How to deal with depression
It is difficult for a person who is depressed to direct his will to help himself. She is often unaware that this is what she is suffering from.
That is why the most important thing to start with is to be informed about the symptoms and, if it is recognized in some of them, call an expert for help.
The sooner help is sought, the greater the chances that someone suffering from depression will return to their normal life without any consequences. Delaying treatment can unnecessarily prolong depression and deepen its symptoms.
Treatment of depression involves frequent use of antidepressants as recommended by a psychiatrist, but psyhotherapy is also important. Medications help to alleviate the symptoms in the acute phase, but it is necessary to include therapy with conversation. This is important in order to prevent the next episode of the disease from recurring.
It is also important to change your lifestyle. Moderate physical activity, a healthy diet, a good sleep pattern and building healthy habits help. And also quality time spent with close people in open conversations, in activities that you enjoy and from which you feel useful, as well as time in nature.
Are depression meds bad for you?
Several groups of drugs significantly help in the treatment of depression. Although they have different mechanisms of action, they have similar effects in the treatment of this disease. They are issued on a doctor’s prescription.
The effect of antidepressants is the levels of various neurotransmitters (serotonin, norepinephrine, dopamine and several others), and they directly affect the alleviation and elimination of depressive symptoms.
The action of antidepressants is directed so that they act in the long run and do not cause addiction to medication.
Precisely for the reason that they would not develop addiction, the effect of antidepressants does not start immediately, as is usual with most drugs. It usually takes at least 2 to 3 weeks to take effect. It is very important to take it in the dose and duration that the doctor prescribes.
If your symptoms of depression are severe, you may also be prescribed some anxiolytics to treat anxiety before the antidepressants take effect. This will help you cope with the anxiety and fear that often accompanies depression.

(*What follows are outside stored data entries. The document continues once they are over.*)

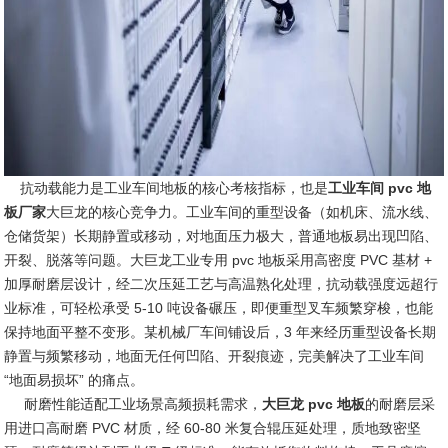
抗动载能力是工业车间地板的核心考核指标，也是
工业车间 pvc 地
板厂家
大巨龙的核心竞争力。工业车间的重型设备（如机床、流水线、
仓储货架）长期静置或移动，对地面压力极大，普通地板易出现凹陷、
开裂、脱落等问题。大巨龙工业专用 pvc 地板采用高密度 PVC 基材 +
加厚耐磨层设计，经二次压延工艺与高温熟化处理，抗动载强度远超行
业标准，可轻松承受 5-10 吨设备碾压，即便重型叉车频繁穿梭，也能
保持地面平整不变形。某机械厂车间铺设后，3 年来经历重型设备长期
静置与频繁移动，地面无任何凹陷、开裂痕迹，完美解决了工业车间
“地面易损坏” 的痛点。
耐磨性能适配工业场景高频损耗需求，
大巨龙 pvc 地板
的耐磨层采
用进口高耐磨 PVC 材质，经 60-80 米复合辊压延处理，质地致密坚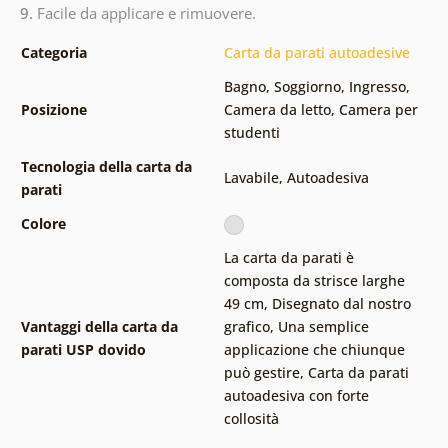
9.
Facile da applicare e rimuovere.
Categoria
Carta da parati autoadesive
Bagno
,
Soggiorno
,
Ingresso
,
Posizione
Camera da letto
,
Camera per
studenti
Tecnologia della carta da
Lavabile
,
Autoadesiva
parati
Colore
La carta da parati è
composta da strisce larghe
49 cm
,
Disegnato dal nostro
Vantaggi della carta da
grafico
,
Una semplice
parati USP dovido
applicazione che chiunque
può gestire
,
Carta da parati
autoadesiva con forte
collosità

When they start to work, antidepressants very successfully eliminate malaise and weakness, and sleep and general mood improve. With regular psychotherapy sessions, a person suffering from depression can in many cases return to normal life as before the disease appeared.
Antidepressants have side effects, but in many cases it is possible to change the group of antidepressants, so the choice of medication does not stand in the way of recovery.